Thursday, February 18, 2010

Shipping, Globalization, Pasta and the Earth

Maersk, the mammoth Danish shipping company (late of Somali pirate notoriety) has announced that by "slow steaming" it can save up to 30% of the fuel it normally uses.* This means traveling 12 to 20 knots per hour. The full article on slow steaming is here at Mother Nature Network. At about half speed, fuel consumption drops to 100-150 tons of fuel a day from 350 tons, saving as much as $5,000 an hour. In addition, the World Shipping Council is moving toward higher fuel efficiency standards for cargo ships much like those for automobiles.These are laudable baby steps toward reducing pollution that has no pinpoint national origin. (But big shippers should not yet to be awarded the good citizen gold star just yet.

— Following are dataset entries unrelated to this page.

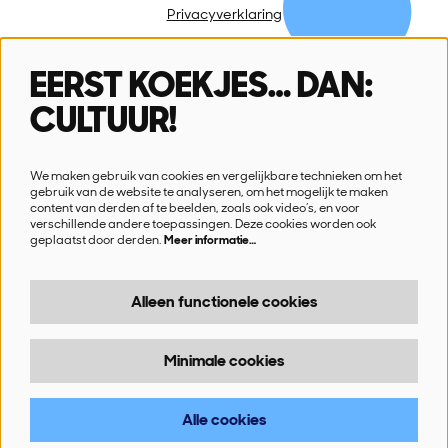
Privacyverklaring
EERST KOEKJES… DAN:
Volg ons
CULTUUR!
We maken gebruik van cookies en vergelijkbare technieken om het
gebruik van de website te analyseren, om het mogelijk te maken
content van derden af te beelden, zoals ook video’s, en voor
verschillende andere toepassingen. Deze cookies worden ook
Schrijf je in voor onze nieuwsbrief
geplaatst door derden.
Meer informatie…
Ik wil nieuws!
Alleen functionele cookies
Minimale cookies
© SN!K
Alle cookies
Powered by
CultureSuite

See the graphic below.)

[Slow boat to china]
There are more profound questions in play here that relate to globalization, pollution and domestic well-being.

Once, not very long ago, products you consumed were pretty much made close to where you lived. Manufacturing was first concentrated in the Northeast and Midwest. California, Texas, the Northwest and the South eventually blossomed. Goods might take a day or maybe two to arrive from their origin to a warehouse for local distribution. More than likely they arrived on trains.

In the North and Midwest, at least, the hat you wore was made in Orange, NJ, the toggle bolt was crafted in Toledo, the everyday kitchen soup bowl was made in Syracuse or Indianapolis, and the television may have been made in GE's plant in Schenectady, or by Magnavox in Ft. Wayne.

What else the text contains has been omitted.